Work task:
I need every line that includes the word "listi" copied from the material.

--- Dataset entries Enclosed Below ---

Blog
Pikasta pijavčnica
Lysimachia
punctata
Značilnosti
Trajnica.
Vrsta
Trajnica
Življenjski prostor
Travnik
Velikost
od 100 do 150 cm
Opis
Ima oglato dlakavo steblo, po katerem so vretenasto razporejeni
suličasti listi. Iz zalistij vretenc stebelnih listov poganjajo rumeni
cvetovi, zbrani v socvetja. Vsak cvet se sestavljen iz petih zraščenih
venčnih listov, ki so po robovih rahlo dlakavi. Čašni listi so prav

--- End of Enclosed Dataset entries ---
--- Dataset entries Enclosed Below ---

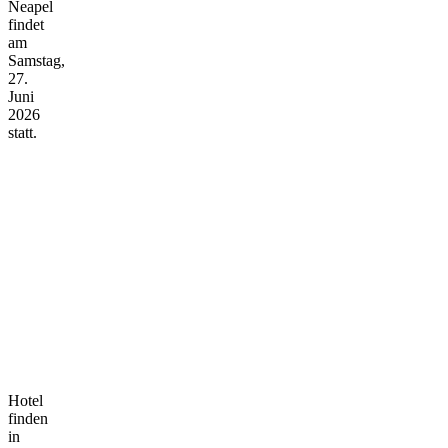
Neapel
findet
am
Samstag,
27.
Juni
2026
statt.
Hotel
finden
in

--- End of Enclosed Dataset entries ---

Problem solution:
suličasti listi. Iz zalistij vretenc stebelnih listov poganjajo rumeni
venčnih listov, ki so po robovih rahlo dlakavi. Čašni listi so prav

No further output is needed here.